● **Work to complete**
The answer must be every line from the listing that holds the string "properties".

● **The input**
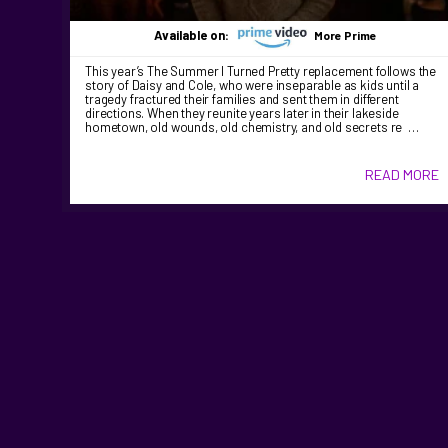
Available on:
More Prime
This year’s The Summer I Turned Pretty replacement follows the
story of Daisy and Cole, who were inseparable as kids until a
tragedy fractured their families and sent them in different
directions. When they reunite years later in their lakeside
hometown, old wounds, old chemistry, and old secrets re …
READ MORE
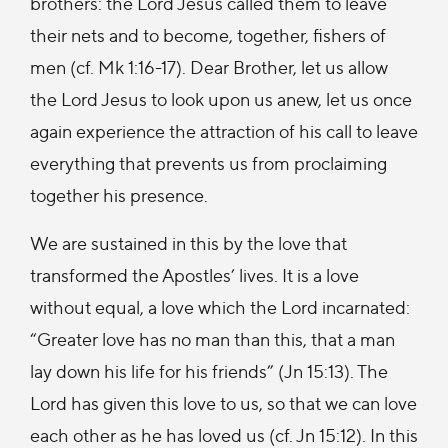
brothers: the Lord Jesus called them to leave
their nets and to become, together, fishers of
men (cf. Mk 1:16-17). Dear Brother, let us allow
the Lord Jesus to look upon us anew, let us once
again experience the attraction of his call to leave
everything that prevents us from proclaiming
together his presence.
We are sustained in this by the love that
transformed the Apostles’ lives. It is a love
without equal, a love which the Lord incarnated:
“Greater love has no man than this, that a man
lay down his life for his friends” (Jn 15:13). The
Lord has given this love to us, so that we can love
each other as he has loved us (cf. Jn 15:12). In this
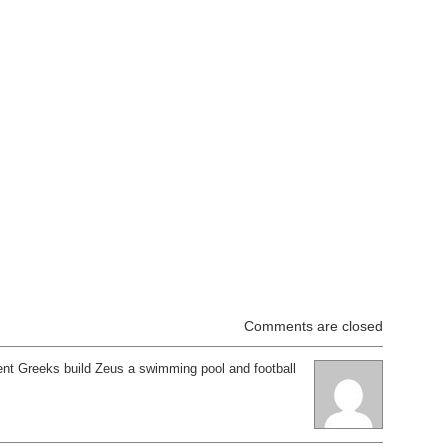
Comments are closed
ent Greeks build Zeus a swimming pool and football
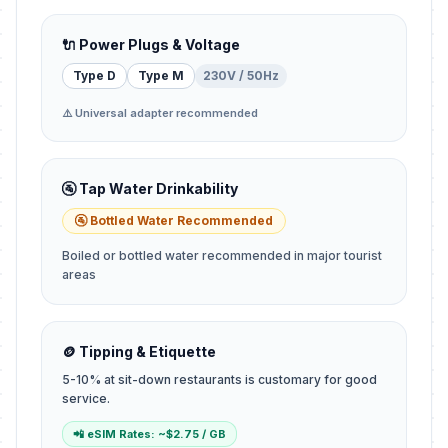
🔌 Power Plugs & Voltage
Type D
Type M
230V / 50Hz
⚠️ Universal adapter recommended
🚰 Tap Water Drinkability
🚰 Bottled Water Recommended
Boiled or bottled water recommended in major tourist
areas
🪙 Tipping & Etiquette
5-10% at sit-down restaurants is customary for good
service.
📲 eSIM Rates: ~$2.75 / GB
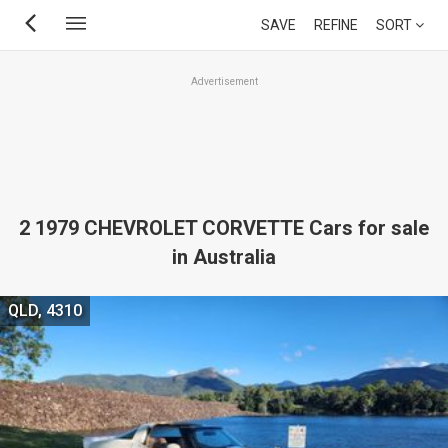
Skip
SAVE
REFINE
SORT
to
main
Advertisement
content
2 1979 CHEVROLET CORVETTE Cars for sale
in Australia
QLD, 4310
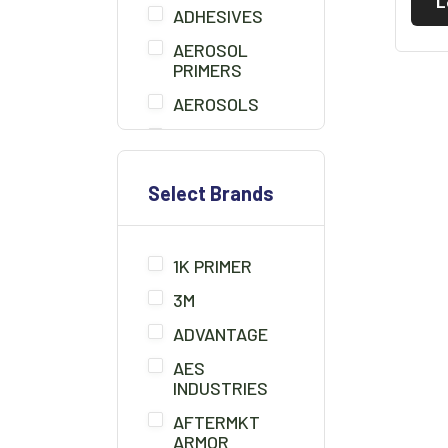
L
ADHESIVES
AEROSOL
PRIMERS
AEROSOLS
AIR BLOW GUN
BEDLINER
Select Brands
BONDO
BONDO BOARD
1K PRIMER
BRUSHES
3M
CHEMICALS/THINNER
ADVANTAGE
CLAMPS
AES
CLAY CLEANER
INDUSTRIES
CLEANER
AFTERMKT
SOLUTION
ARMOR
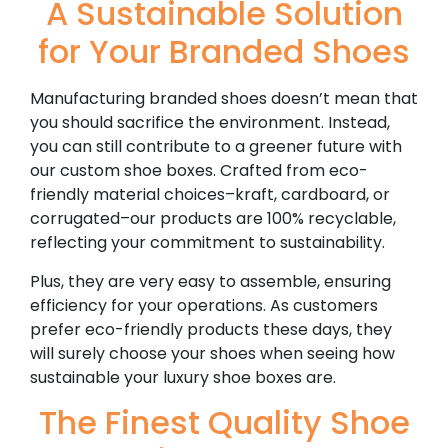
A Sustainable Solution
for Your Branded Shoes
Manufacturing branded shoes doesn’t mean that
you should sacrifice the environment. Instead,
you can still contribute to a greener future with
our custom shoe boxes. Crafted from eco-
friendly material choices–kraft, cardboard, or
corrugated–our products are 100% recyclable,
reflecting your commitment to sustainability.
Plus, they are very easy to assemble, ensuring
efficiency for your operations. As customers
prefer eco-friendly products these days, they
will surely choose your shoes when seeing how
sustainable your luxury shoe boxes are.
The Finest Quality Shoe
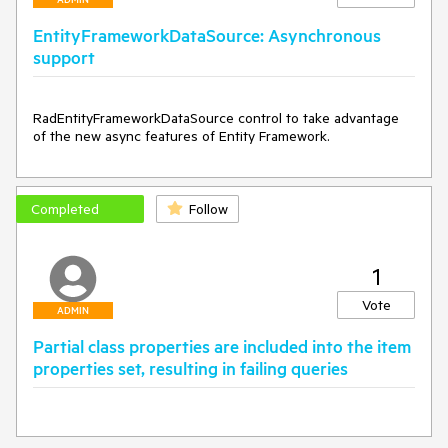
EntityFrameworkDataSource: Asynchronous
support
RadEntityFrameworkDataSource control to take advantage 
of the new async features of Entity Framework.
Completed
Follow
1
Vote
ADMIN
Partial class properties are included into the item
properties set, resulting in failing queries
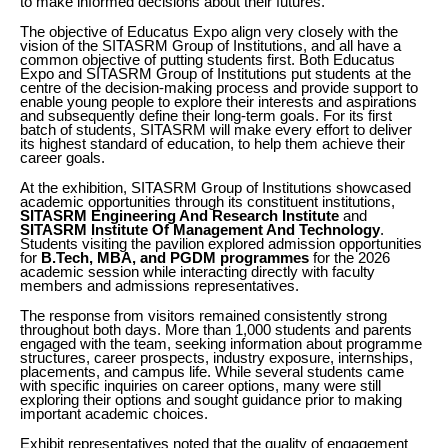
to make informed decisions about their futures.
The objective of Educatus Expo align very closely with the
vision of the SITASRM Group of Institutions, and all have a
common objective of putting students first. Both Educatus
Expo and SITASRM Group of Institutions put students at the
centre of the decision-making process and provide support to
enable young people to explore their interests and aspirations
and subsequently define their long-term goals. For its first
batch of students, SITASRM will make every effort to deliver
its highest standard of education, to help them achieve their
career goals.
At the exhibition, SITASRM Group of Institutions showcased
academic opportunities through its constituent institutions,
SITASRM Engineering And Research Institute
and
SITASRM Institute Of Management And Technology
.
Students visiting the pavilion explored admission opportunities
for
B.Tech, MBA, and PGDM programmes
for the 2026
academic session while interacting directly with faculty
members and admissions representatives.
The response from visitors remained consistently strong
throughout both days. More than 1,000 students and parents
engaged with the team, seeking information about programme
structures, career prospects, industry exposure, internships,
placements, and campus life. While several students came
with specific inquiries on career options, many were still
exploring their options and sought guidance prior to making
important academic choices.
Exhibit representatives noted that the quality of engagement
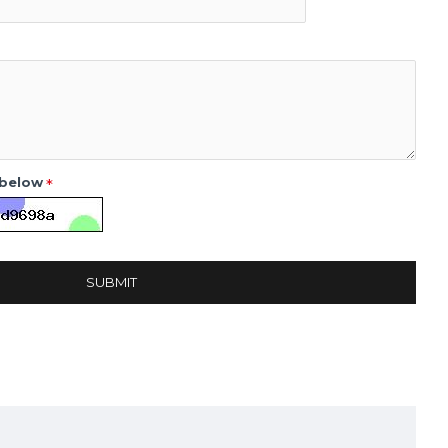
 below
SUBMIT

● **Solution to this problem**
Partial class properties are included into the item
properties set, resulting in failing queries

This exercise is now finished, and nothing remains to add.